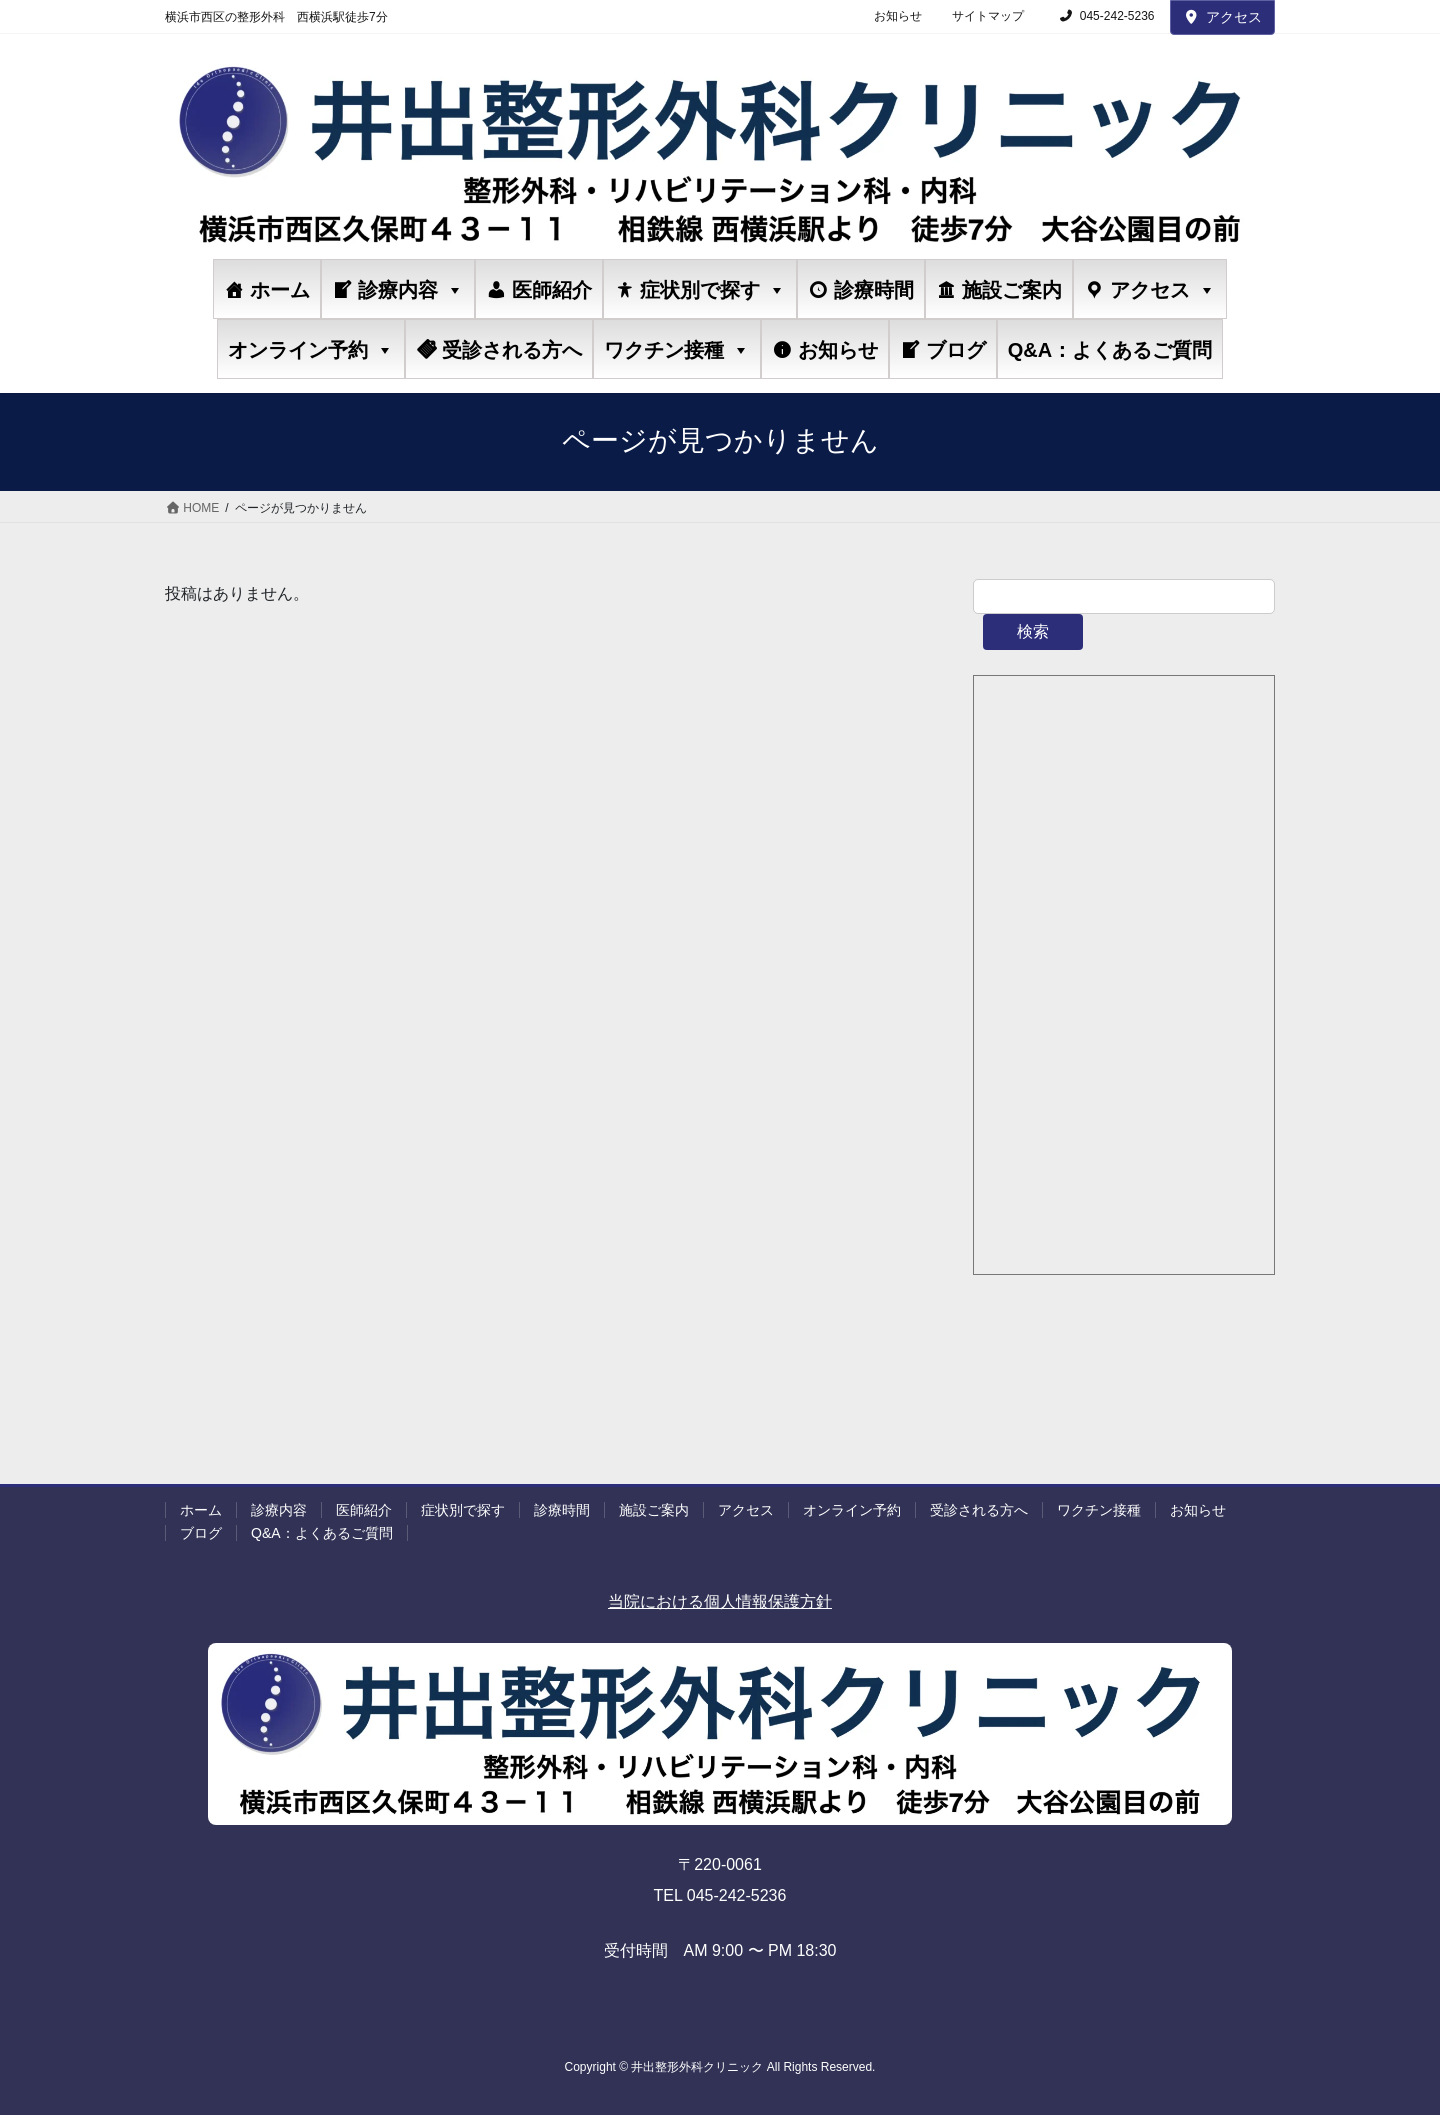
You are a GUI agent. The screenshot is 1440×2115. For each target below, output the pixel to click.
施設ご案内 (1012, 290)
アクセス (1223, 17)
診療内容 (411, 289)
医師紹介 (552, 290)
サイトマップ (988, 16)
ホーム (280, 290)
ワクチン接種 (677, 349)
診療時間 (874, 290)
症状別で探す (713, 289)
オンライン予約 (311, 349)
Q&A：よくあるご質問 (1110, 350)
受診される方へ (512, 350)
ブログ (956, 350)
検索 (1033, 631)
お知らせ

▶ **WORK ORDER**
In the entries, the line containing "診療時間 (874, 290)" and every line after it through the last are to be duplicated exactly, and no other line is to be included.

▶ **EXERCISE SOLUTION**
診療時間 (874, 290)
症状別で探す (713, 289)
オンライン予約 (311, 349)
Q&A：よくあるご質問 (1110, 350)
受診される方へ (512, 350)
ブログ (956, 350)
検索 (1033, 631)
お知らせ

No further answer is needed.